• TO DO
Pictures aside, return every line below exactly as written.

(Dataset entries)
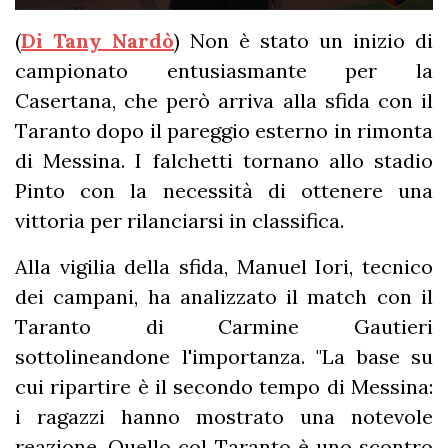
(
Di Tany Nardò
) Non è stato un inizio di
campionato entusiasmante per la
Casertana, che però arriva alla sfida con il
Taranto dopo il pareggio esterno in rimonta
di Messina. I falchetti tornano allo stadio
Pinto con la necessità di ottenere una
vittoria per rilanciarsi in classifica.
Alla vigilia della sfida, Manuel Iori, tecnico
dei campani, ha analizzato il match con il
Taranto di Carmine Gautieri
sottolineandone l'importanza. "La base su
cui ripartire è il secondo tempo di Messina:
i ragazzi hanno mostrato una notevole
reazione. Quello col Taranto è uno scontro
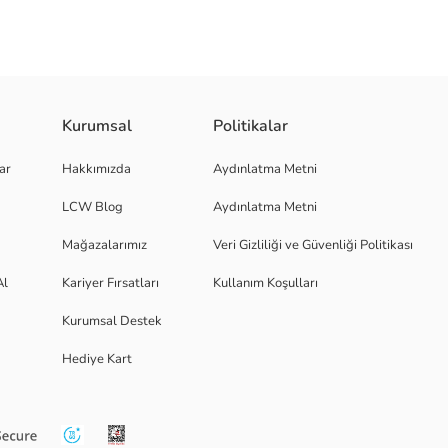
Kurumsal
Politikalar
ar
Hakkımızda
Aydınlatma Metni
LCW Blog
Aydınlatma Metni
Mağazalarımız
Veri Gizliliği ve Güvenliği Politikası
Al
Kariyer Fırsatları
Kullanım Koşulları
Kurumsal Destek
Hediye Kart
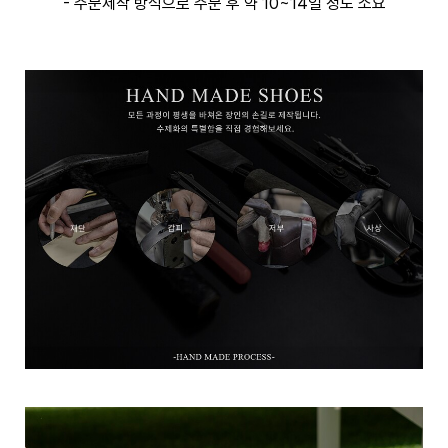
- 주문제작 방식으로 주문 후 약 10~14일 정도 소요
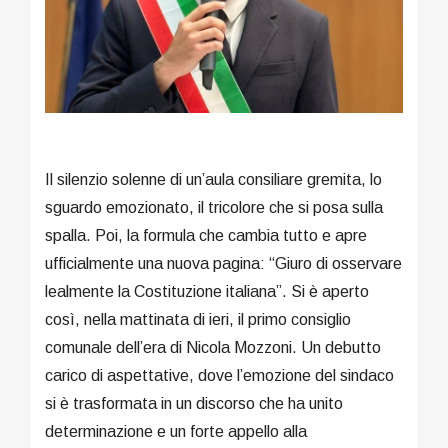
Il silenzio solenne di un’aula consiliare gremita, lo
sguardo emozionato, il tricolore che si posa sulla
spalla. Poi, la formula che cambia tutto e apre
ufficialmente una nuova pagina: “Giuro di osservare
lealmente la Costituzione italiana”. Si è aperto
così, nella mattinata di ieri, il primo consiglio
comunale dell’era di Nicola Mozzoni. Un debutto
carico di aspettative, dove l’emozione del sindaco
si è trasformata in un discorso che ha unito
determinazione e un forte appello alla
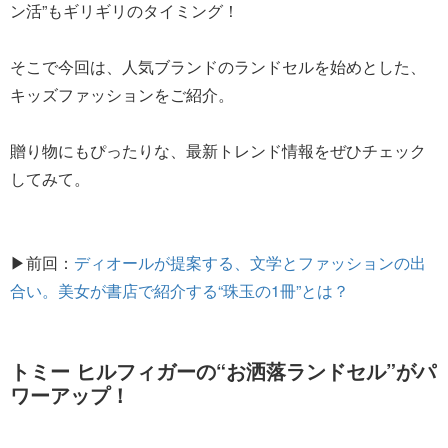
ン活”もギリギリのタイミング！
そこで今回は、人気ブランドのランドセルを始めとした、
キッズファッションをご紹介。
贈り物にもぴったりな、最新トレンド情報をぜひチェック
してみて。
▶前回：
ディオールが提案する、文学とファッションの出
合い。美女が書店で紹介する“珠玉の1冊”とは？
トミー ヒルフィガーの“お洒落ランドセル”がパ
ワーアップ！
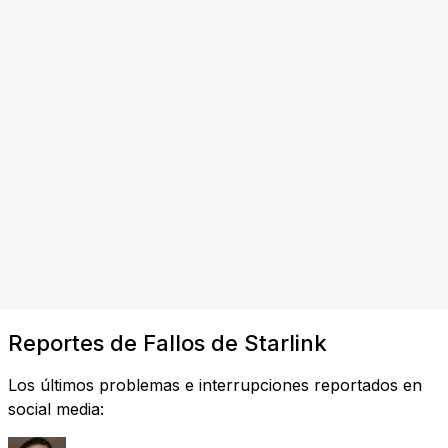
Reportes de Fallos de Starlink
Los últimos problemas e interrupciones reportados en
social media:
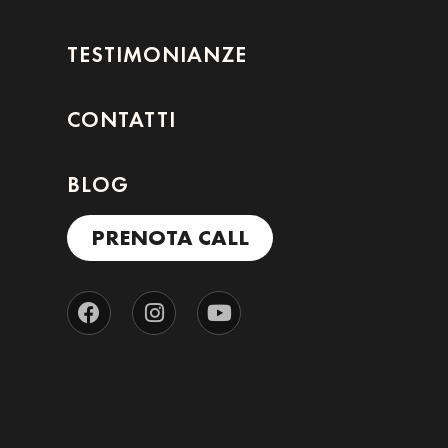
TESTIMONIANZE
CONTATTI
BLOG
PRENOTA CALL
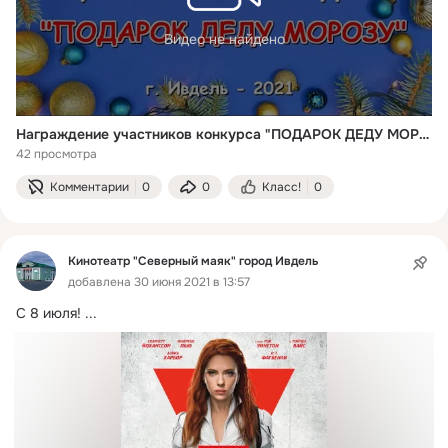
Видео не найдено
Награждение участников конкурса "ПОДАРОК ДЕДУ МОРОЗУ". г. Ивдель - 2021
42 просмотра
Комментарии
0
0
Класс!
0
Кинотеатр "Северный маяк" город Ивдель
добавлена 30 июня 2021 в 13:57
С 8 июля!
 ...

• SOLUTION
(
Di Tany Nardò
) Non è stato un inizio di
campionato entusiasmante per la
Casertana, che però arriva alla sfida con il
Taranto dopo il pareggio esterno in rimonta
di Messina. I falchetti tornano allo stadio
Pinto con la necessità di ottenere una
vittoria per rilanciarsi in classifica.
Alla vigilia della sfida, Manuel Iori, tecnico
dei campani, ha analizzato il match con il
Taranto di Carmine Gautieri
sottolineandone l'importanza. "La base su
cui ripartire è il secondo tempo di Messina:
i ragazzi hanno mostrato una notevole
reazione. Quello col Taranto è uno scontro
Kurumsal
Politikalar
ar
Hakkımızda
Aydınlatma Metni
LCW Blog
Aydınlatma Metni
Mağazalarımız
Veri Gizliliği ve Güvenliği Politikası
Al
Kariyer Fırsatları
Kullanım Koşulları
Kurumsal Destek
Hediye Kart
- 주문제작 방식으로 주문 후 약 10~14일 정도 소요
Il silenzio solenne di un’aula consiliare gremita, lo
sguardo emozionato, il tricolore che si posa sulla
spalla. Poi, la formula che cambia tutto e apre
ufficialmente una nuova pagina: “Giuro di osservare
lealmente la Costituzione italiana”. Si è aperto
così, nella mattinata di ieri, il primo consiglio
comunale dell’era di Nicola Mozzoni. Un debutto
carico di aspettative, dove l’emozione del sindaco
si è trasformata in un discorso che ha unito
determinazione e un forte appello alla
ン活”もギリギリのタイミング！
そこで今回は、人気ブランドのランドセルを始めとした、
キッズファッションをご紹介。
贈り物にもぴったりな、最新トレンド情報をぜひチェック
してみて。
▶前回：
ディオールが提案する、文学とファッションの出
合い。美女が書店で紹介する“珠玉の1冊”とは？
トミー ヒルフィガーの“お洒落ランドセル”がパ
ワーアップ！
Reportes de Fallos de Starlink
Los últimos problemas e interrupciones reportados en
social media:
TESTIMONIANZE
CONTATTI
BLOG
PRENOTA CALL
Видео не найдено
Награждение участников конкурса "ПОДАРОК ДЕДУ МОРОЗУ". г. Ивдель - 2021
42 просмотра
Комментарии
0
0
Класс!
0
Кинотеатр "Северный маяк" город Ивдель
добавлена 30 июня 2021 в 13:57
С 8 июля!
 ...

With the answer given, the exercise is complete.